Brandon of Atlanta Alliance Against Racism and Political Repression speaks on the similar conditions migrants, Palestinians and Black Americans face from state repression. (Zak Kerr)
Brandon of Atlanta Alliance Against Racism and Political Repression speaks on the similar conditions migrants, Palestinians and Black Americans face from state repression. (Zak Kerr)

Brandon also linked the struggle to the genocide in Palestine, where thousands of Palestinians have likewise been detained indefinitely without due process. He joined the call to release all ICE prisoners with amnesty and paths to citizenship, and said people everywhere have a moral duty to oppose fascism.

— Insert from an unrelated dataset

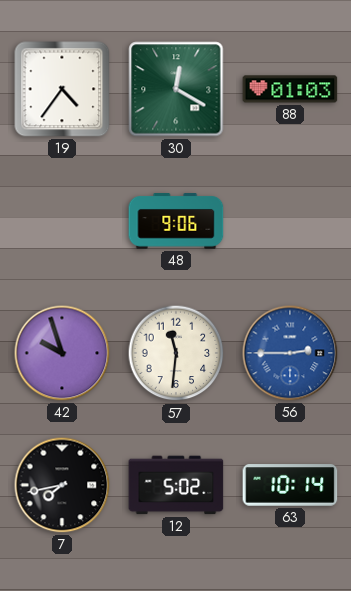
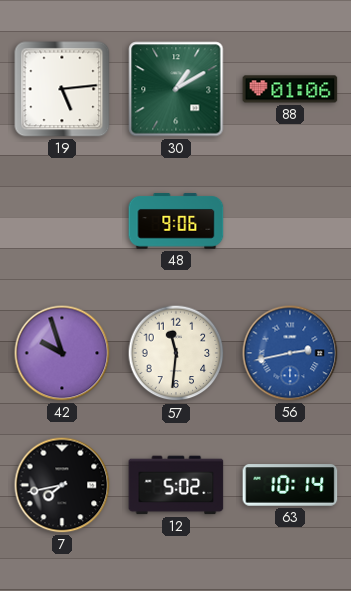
19: 4:36 -> 5:14
30: 12:20 -> 1:10
88: 01:03 -> 01:06
56: 2:45 -> 2:43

Palestinian local activist Jawahir Kamil Sharwany spoke firsthand to the universality of the Palestinian struggle.

“In the next four years, we’re going to dismantle the system—we’re going to shut down ICE!” Sharwany proclaimed. “We’re not giving up on anyone! When you detain one of us, you detain all of us. We are not the terrorists—you are the terrorists, the ones terrorizing our families, trying to dismantle us as human beings—but you cannot kill our soul.” 

Finally, Lí Ann Sanchez of Community Estr(El/La) spoke in Spanish about the plight of trans and queer migrants. Sanchez explained how these communities are suffering from attempts to criminalize and erase them, despite having helped build this country’s infrastructure and make its hotels, restaurants and more function. Sanchez said the real criminals are police forces like ICE who discriminate by inflicting violence, hunger and neglect, but the community won’t stop fighting, no matter how many people are detained.

“You’re not going to erase us,” Sanchez said. “We’re still here, and we’re not going anywhere.”